▶ _Directions_:
Among the lines below, output only those between the line holding "obtención local de" and the line holding "Encuentra tu Centro de Buceo FEDAS", inclusive, exactly as written and with no pictures.

▶ _Entries supplied_:
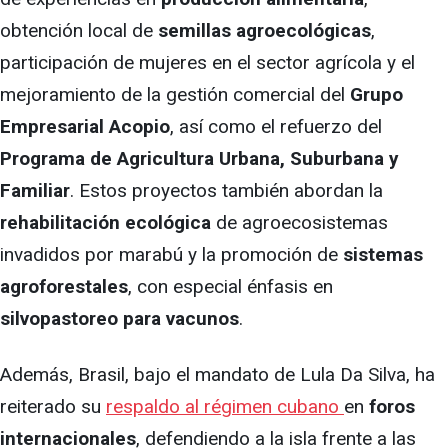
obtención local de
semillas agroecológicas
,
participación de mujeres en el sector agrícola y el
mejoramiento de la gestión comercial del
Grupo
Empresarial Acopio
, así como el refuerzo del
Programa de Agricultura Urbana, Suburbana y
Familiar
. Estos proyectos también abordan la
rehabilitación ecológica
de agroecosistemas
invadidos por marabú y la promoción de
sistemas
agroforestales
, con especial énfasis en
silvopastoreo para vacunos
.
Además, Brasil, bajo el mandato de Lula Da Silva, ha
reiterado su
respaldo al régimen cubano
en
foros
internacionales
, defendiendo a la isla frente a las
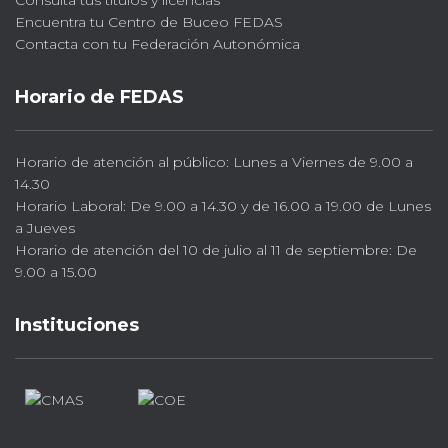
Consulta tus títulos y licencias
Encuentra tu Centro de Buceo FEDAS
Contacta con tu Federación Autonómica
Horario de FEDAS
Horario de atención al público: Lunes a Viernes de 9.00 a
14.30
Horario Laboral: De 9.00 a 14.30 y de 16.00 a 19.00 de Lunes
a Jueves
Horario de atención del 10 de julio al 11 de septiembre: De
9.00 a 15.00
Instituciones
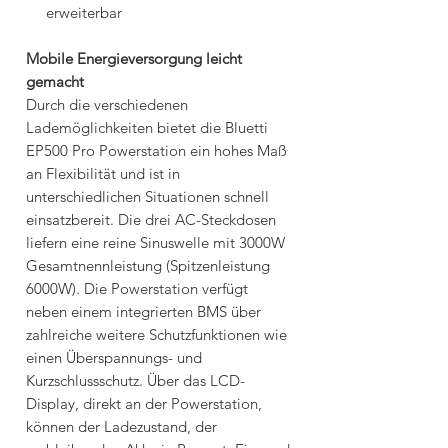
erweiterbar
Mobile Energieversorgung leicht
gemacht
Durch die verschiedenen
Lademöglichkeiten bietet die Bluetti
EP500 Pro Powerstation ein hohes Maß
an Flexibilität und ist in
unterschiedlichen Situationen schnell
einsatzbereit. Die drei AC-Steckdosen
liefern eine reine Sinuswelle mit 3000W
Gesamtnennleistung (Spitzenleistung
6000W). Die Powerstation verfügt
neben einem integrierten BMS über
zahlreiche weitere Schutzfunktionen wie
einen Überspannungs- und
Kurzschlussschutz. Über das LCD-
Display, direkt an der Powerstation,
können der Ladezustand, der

...

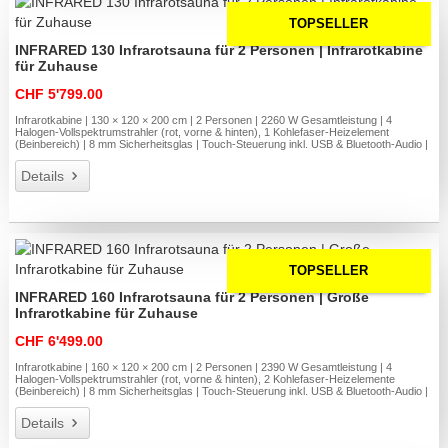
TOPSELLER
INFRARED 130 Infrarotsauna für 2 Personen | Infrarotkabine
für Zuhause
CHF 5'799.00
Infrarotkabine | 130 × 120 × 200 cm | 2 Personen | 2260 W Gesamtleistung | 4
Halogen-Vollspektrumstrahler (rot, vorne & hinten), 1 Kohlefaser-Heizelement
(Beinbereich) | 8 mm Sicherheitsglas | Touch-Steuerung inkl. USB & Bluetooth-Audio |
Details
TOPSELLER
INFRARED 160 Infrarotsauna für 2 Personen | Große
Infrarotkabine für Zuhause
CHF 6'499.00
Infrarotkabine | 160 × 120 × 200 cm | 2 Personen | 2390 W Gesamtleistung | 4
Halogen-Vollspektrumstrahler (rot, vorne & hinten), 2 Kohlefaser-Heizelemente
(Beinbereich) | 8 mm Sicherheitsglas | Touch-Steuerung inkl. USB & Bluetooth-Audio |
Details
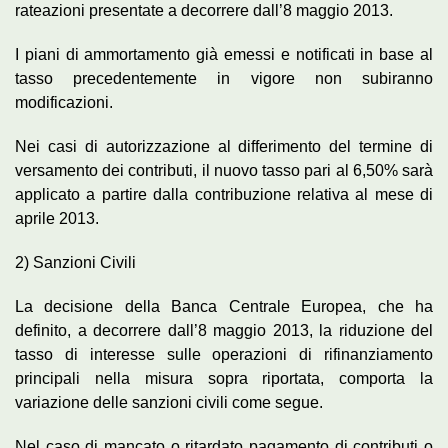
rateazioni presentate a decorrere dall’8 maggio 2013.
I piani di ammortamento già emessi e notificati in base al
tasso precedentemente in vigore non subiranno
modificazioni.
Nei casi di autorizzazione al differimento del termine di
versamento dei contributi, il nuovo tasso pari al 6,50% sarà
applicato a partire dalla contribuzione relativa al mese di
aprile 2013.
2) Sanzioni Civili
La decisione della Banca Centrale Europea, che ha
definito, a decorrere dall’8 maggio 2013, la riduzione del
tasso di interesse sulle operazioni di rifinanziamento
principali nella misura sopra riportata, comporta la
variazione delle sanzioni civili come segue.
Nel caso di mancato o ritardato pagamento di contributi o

...

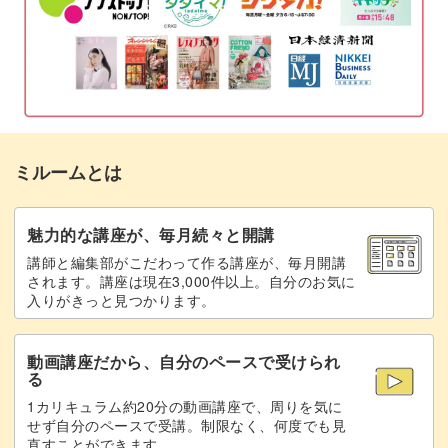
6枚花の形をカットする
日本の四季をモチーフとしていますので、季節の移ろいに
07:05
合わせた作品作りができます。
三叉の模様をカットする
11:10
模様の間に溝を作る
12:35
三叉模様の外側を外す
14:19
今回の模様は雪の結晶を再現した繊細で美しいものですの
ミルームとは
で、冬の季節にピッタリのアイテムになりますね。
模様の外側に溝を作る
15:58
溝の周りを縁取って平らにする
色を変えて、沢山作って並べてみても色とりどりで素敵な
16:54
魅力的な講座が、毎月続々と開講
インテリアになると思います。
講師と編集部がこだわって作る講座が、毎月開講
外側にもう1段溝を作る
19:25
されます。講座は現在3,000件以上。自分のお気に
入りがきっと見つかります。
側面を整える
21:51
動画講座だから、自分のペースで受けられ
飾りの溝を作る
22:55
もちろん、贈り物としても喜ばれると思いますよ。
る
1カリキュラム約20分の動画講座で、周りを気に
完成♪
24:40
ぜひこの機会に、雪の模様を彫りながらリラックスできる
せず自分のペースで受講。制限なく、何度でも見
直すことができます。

▶ _Result for this exercise_:
obtención local de
semillas agroecológicas
,
participación de mujeres en el sector agrícola y el
mejoramiento de la gestión comercial del
Grupo
Empresarial Acopio
, así como el refuerzo del
Programa de Agricultura Urbana, Suburbana y
Familiar
. Estos proyectos también abordan la
rehabilitación ecológica
de agroecosistemas
invadidos por marabú y la promoción de
sistemas
agroforestales
, con especial énfasis en
silvopastoreo para vacunos
.
Además, Brasil, bajo el mandato de Lula Da Silva, ha
reiterado su
respaldo al régimen cubano
en
foros
internacionales
, defendiendo a la isla frente a las
Consulta tus títulos y licencias
Encuentra tu Centro de Buceo FEDAS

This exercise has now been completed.